Момент истины (В августе сорок четвёртого) - Богомолов Владимир Осипович. Страница 79

«Невесело… Не то слово – хуже не придумаешь!.. Но всё, что от тебя зависело, ты сделал и можешь… ты должен уснуть!.. Расслабься и усни, – мысленно убеждал себя Алёхин. – Тебе хочется спать, ты уже чувствуешь тяжесть в веках, забудь обо всём, расслабься и спи. Ты должен… ты обязан уснуть…»

75. Помощник коменданта

С каждым часом у него всё больше портилось настроение, и хотя он пытался относиться к происходящему спокойно, по-философски, ничего не получалось – скрытое раздражение постепенно нарастало. Он то ходил, то присаживался на пенёк, накрытый газетой, и никак не мог удержаться: курил одну за другой папиросы (подаренный отцом ещё в июле «Казбек»), которые так хотелось приберечь, оставить на вечер, хотя бы десяток – для представительности. Новенькие, прекрасные, каких у него ещё никогда не было, сапоги намокли от травы и затяжелели, он с тоской представлял, как они задубеют, когда высохнут, и соображал, чем их намазать, чтобы этого избежать.
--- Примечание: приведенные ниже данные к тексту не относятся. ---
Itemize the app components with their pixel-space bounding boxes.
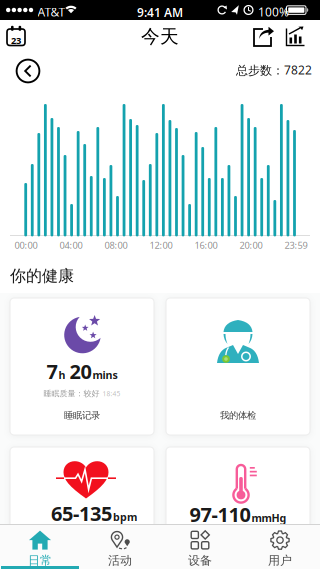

Старший из особистов, капитан Алёхин, крепко спал, подложив под голову вещмешок с продуктами. В стороне от него на другой плащ-палатке под берёзками по-прежнему похрапывал некий старший лейтенант в грязной, с огромными заплатами гимнастёрке. (Помощник коменданта не разглядывал его лицо и не подозревал, что это тот самый офицер, который, не поприветствовав его в городе и будучи остановлен, прикидывался дурачком.) Старшина сидел с наушниками у рации и от нечего делать читал какую-то порядком замусоленную книгу со схемами на вклейках – очевидно, по радиотехнике. И наконец, лейтенант-заика, перетянув, как и Алёхин, кобуру на живот, молча и сосредоточенно вышагивал по лужайке.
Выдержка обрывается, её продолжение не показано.